Saved data entries.
__________________________________________________

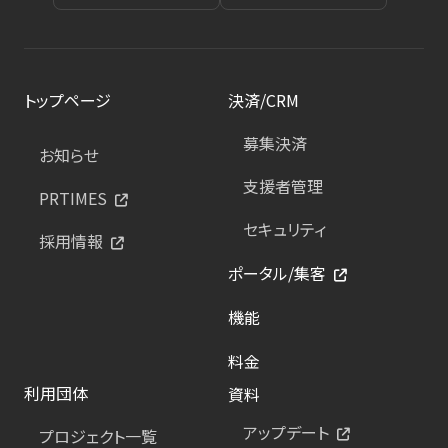
トップページ
決済/CRM
募集決済
お知らせ
支援者管理
PRTIMES
セキュリティ
採用情報
ポータル/集客
機能
料金
利用団体
資料
アップデート
プロジェクト一覧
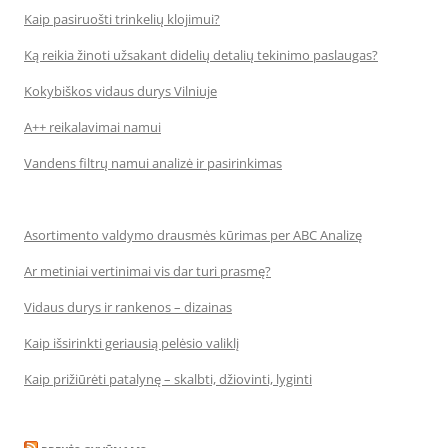
Kaip pasiruošti trinkelių klojimui?
Ką reikia žinoti užsakant didelių detalių tekinimo paslaugas?
Kokybiškos vidaus durys Vilniuje
A++ reikalavimai namui
Vandens filtrų namui analizė ir pasirinkimas
Asortimento valdymo drausmės kūrimas per ABC Analizę
Ar metiniai vertinimai vis dar turi prasmę?
Vidaus durys ir rankenos – dizainas
Kaip išsirinkti geriausią pelėsio valiklį
Kaip prižiūrėti patalynę – skalbti, džiovinti, lyginti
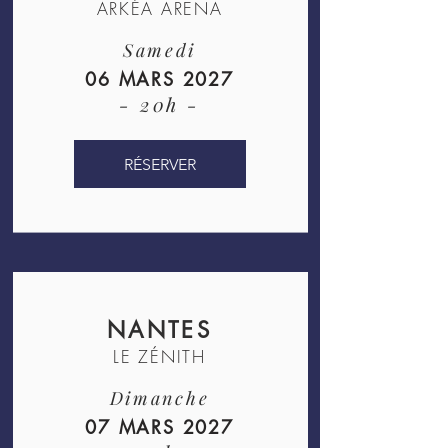
ARKÉA ARENA
Samedi
06 MARS 2027
- 20h -
RÉSERVER
NANTES
LE ZÉNITH
Dimanche
07 MARS 2027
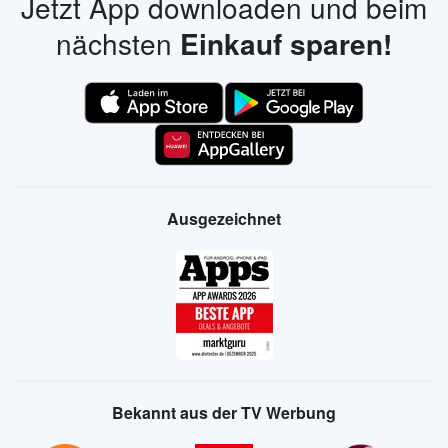
Jetzt App downloaden und beim
nächsten
Einkauf sparen!
Ausgezeichnet
Bekannt aus der TV Werbung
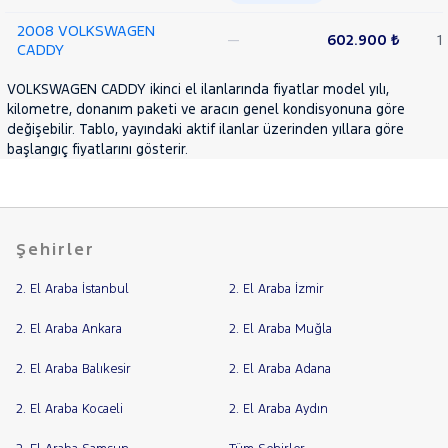
JETTA
2008 VOLKSWAGEN
PASSAT
—
602.900 ₺
1
CADDY
PASSAT
VARIANT
VOLKSWAGEN CADDY ikinci el ilanlarında fiyatlar model yılı,
POLO
kilometre, donanım paketi ve aracın genel kondisyonuna göre
Taigo
değişebilir. Tablo, yayındaki aktif ilanlar üzerinden yıllara göre
T-
başlangıç fiyatlarını gösterir.
CROSS
TIGUAN
TRANSPORTER
Şehirler
VOLVO
2. El Araba İstanbul
2. El Araba İzmir
2. El Araba Ankara
2. El Araba Muğla
2. El Araba Balıkesir
2. El Araba Adana
2. El Araba Kocaeli
2. El Araba Aydın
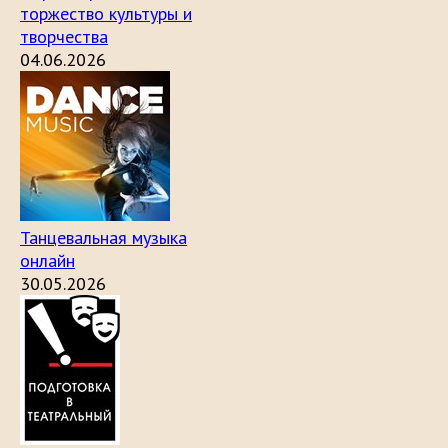
торжество культуры и
творчества
04.06.2026
Танцевальная музыка
онлайн
30.05.2026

__________________________________________________

WHAT TO WORK ON. Across the data above, how many lines carry the word "VOLKSWAGEN"? Only the number is needed.

RESPONSE TO THIS EXERCISE. 2